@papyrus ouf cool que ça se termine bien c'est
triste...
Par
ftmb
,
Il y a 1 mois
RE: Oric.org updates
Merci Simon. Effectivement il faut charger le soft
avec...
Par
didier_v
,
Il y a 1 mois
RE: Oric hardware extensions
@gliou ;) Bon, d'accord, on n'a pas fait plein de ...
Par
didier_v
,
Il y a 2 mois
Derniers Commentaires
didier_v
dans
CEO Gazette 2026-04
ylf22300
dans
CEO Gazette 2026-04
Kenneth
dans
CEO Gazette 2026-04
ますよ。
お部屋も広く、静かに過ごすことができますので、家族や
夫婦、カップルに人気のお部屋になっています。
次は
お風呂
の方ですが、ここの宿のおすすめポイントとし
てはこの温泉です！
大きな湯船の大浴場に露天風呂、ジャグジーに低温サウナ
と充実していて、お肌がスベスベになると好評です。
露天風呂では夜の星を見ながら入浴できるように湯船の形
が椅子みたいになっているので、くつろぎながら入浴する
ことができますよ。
···
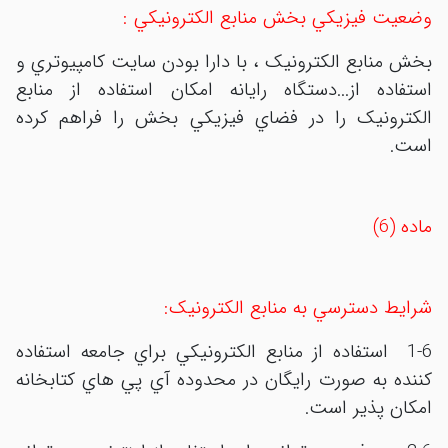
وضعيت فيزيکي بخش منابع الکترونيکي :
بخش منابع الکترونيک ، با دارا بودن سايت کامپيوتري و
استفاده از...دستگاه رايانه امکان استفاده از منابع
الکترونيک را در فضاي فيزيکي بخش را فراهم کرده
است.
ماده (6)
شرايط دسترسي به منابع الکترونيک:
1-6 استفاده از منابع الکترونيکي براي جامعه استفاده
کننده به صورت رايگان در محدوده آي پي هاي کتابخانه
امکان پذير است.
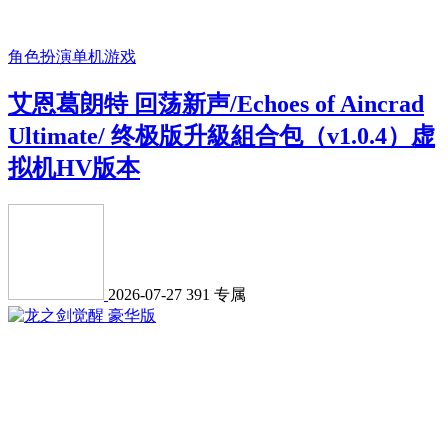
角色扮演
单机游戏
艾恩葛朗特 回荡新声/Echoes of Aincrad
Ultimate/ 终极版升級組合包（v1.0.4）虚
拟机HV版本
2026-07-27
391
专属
···
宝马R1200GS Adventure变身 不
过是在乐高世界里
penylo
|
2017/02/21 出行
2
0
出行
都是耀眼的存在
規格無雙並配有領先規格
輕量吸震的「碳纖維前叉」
···
## WHAT YOU SHOULD DO
Copy each line of the data above that holds "الکترونيکي".

## YOUR RESPONSE
وضعيت فيزيکي بخش منابع الکترونيکي :
1-6 استفاده از منابع الکترونيکي براي جامعه استفاده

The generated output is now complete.